Cybersecurity and the Internet of Things are increasingly uncomfortable bedfellows. We’ve blogged before on the the security gaps that already exist as a result of connecting yesterday’s technology to the Internet. A recent article by Colin Wood published on goes several steps further and brings us up to date. The Importance of Cybersecurity in the Age of the Cloud and Internet of Things discusses how Government IT organizations are losing control of their technology with the move towards the Cloud and BYOD, and away from the secure, internal data center and vetted equipment. Organizations are realizing that cybersecurity attacks will happen, and that what is required is a shift in emphasis from prevention to response. Based on research carried out by Gartner, by 2020, 60 percent of an organization’s security IT budget will be allocated to rapid detection and response. The paradigm is described as moving from ‘incident response’ to ‘continuous response’, and requires the introduction of new IT technologies – Big Data technologies.

Both Hadoop and stream processing already have a significant role to play in the detection and response to cyber attacks. And much as many vendors in both areas would have you believe, this isn’t an either-or situation. The Internet of Things generates semi-structured event data from sensors, apps,  Cloud and Internet server infrastructure. Hadoop enables organizations to store and process Internet of Things data streams, and to apply pattern detection and what-if scenarios. This enables the signatures for new attacks to be identified much more quickly that is possible today. Perhaps in the order of hours rather than weeks.

However, this is still not real-time which is where stream processing comes in to play. Stream processing is based on the concept of “continuous processing” – each and every new record or event is processed as it arrives, and all results updated incrementally based on that event. Patterns and exceptions can be identified and actions taken in less than a second.

Which is great, but stream processing excels at real-time responses to known patterns, rather than the ad-hoc mining of data streams to identify new patterns. Hence the complementary Big Data architecture of stream processing on Hadoop. Which is where SQLstream excels. Our streaming adapter for Hadoop enables data streams and streaming analytics to be ingested into Hadoop at very fast rates, and for the resulting Hadoop analysis, pattern and trend data to be joined against incoming data.

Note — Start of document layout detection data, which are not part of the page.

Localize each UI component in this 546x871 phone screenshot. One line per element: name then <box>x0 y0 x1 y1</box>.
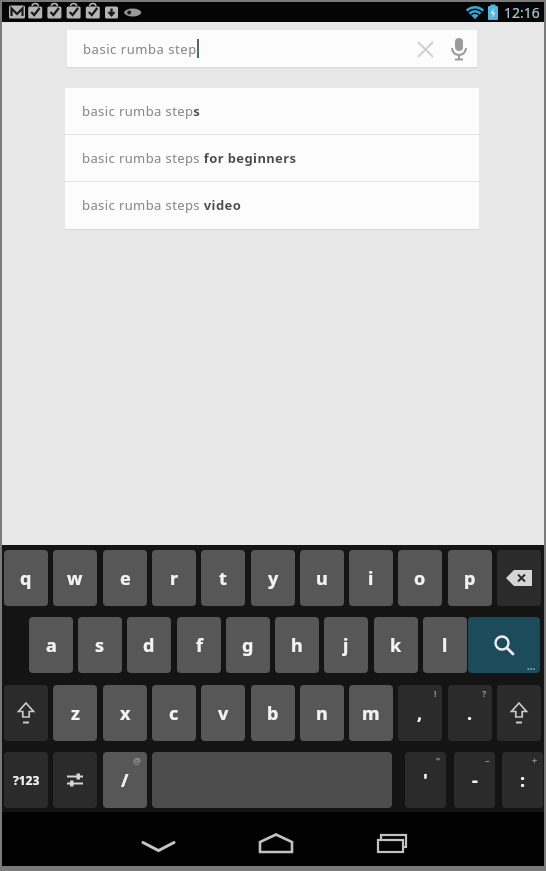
button[interactable]: ... <box>468 617 540 673</box>
staticText: c <box>169 701 179 726</box>
button[interactable]: c <box>152 685 196 741</box>
button[interactable]: j <box>324 617 368 673</box>
button[interactable] <box>364 812 420 866</box>
button[interactable]: basic rumba steps video <box>65 182 479 228</box>
staticText: s <box>95 633 105 658</box>
staticText: v <box>218 701 229 726</box>
staticText: + <box>532 754 538 766</box>
button[interactable]: m <box>349 685 393 741</box>
button[interactable]: q <box>4 550 48 606</box>
button[interactable]: d <box>127 617 171 673</box>
staticText: r <box>170 566 179 591</box>
button[interactable]: e <box>103 550 147 606</box>
staticText: ? <box>482 687 487 699</box>
staticText: y <box>268 566 279 591</box>
staticText: j <box>343 633 349 658</box>
staticText: p <box>464 566 476 591</box>
staticText: h <box>291 633 303 658</box>
button[interactable]: basic rumba steps <box>65 88 479 134</box>
button[interactable]: ?123 <box>4 752 48 808</box>
staticText: ! <box>434 687 437 699</box>
staticText: u <box>316 566 328 591</box>
button[interactable]: w <box>53 550 97 606</box>
button[interactable]: o <box>398 550 442 606</box>
button[interactable]: x <box>103 685 147 741</box>
button[interactable]: p <box>448 550 492 606</box>
button[interactable]: : <box>502 752 543 808</box>
staticText: d <box>143 633 155 658</box>
button[interactable]: v <box>201 685 245 741</box>
staticText: ' <box>423 768 428 793</box>
button[interactable]: i <box>349 550 393 606</box>
button[interactable]: z <box>53 685 97 741</box>
staticText: m <box>362 701 380 726</box>
button[interactable]: ' <box>405 752 446 808</box>
staticText: 12:16 <box>504 3 540 22</box>
button[interactable]: , <box>398 685 442 741</box>
staticText: o <box>414 566 426 591</box>
button[interactable]: - <box>454 752 495 808</box>
button[interactable]: f <box>177 617 221 673</box>
button[interactable]: a <box>29 617 73 673</box>
button[interactable]: basic rumba steps for beginners <box>65 135 479 181</box>
staticText: q <box>20 566 32 591</box>
staticText: i <box>368 566 374 591</box>
button[interactable] <box>4 685 48 741</box>
button[interactable]: u <box>300 550 344 606</box>
button[interactable]: n <box>300 685 344 741</box>
staticText: - <box>472 768 478 793</box>
staticText: : <box>520 768 526 793</box>
button[interactable]: g <box>226 617 270 673</box>
staticText: basic rumba steps <box>82 102 201 120</box>
button[interactable] <box>497 550 541 606</box>
staticText: – <box>485 754 490 766</box>
button[interactable]: s <box>78 617 122 673</box>
staticText: basic rumba steps video <box>82 196 242 214</box>
staticText: z <box>71 701 80 726</box>
staticText: " <box>436 754 441 766</box>
button[interactable]: b <box>251 685 295 741</box>
button[interactable]: k <box>374 617 418 673</box>
staticText: ?123 <box>13 772 40 788</box>
staticText: a <box>46 633 57 658</box>
button[interactable]: y <box>251 550 295 606</box>
button[interactable]: / <box>103 752 147 808</box>
staticText: basic rumba steps for beginners <box>82 149 297 167</box>
staticText: g <box>242 633 254 658</box>
button[interactable] <box>53 752 97 808</box>
button[interactable]: r <box>152 550 196 606</box>
button[interactable]: t <box>201 550 245 606</box>
staticText: , <box>417 701 423 726</box>
staticText: l <box>442 633 448 658</box>
staticText: ... <box>527 659 536 673</box>
button[interactable] <box>497 685 541 741</box>
staticText: f <box>196 633 203 658</box>
staticText: b <box>267 701 279 726</box>
staticText: k <box>390 633 402 658</box>
staticText: w <box>67 566 83 591</box>
button[interactable] <box>130 812 186 866</box>
button[interactable]: . <box>448 685 492 741</box>
button[interactable]: basic rumba step <box>67 30 477 67</box>
staticText: basic rumba step <box>83 40 197 58</box>
staticText: t <box>219 566 227 591</box>
staticText: / <box>121 768 129 793</box>
button[interactable]: h <box>275 617 319 673</box>
button[interactable]: l <box>423 617 467 673</box>
staticText: . <box>467 701 473 726</box>
button[interactable] <box>248 812 304 866</box>
staticText: @ <box>133 754 142 766</box>
staticText: x <box>120 701 131 726</box>
staticText: n <box>316 701 328 726</box>
staticText: e <box>120 566 131 591</box>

The move from Incident Response to Continuous Response is therefore one of technology advances, from traditional RDBMS technology to Hadoop-based storage platforms, and by extending IT architectures to the very edge of the network and connecting directly to the data sources using stream processing. Of course other weapons in the armory are equally important, in particular the need for standards, but Big Data will provide the data processing infrastructure for the Internet of Things.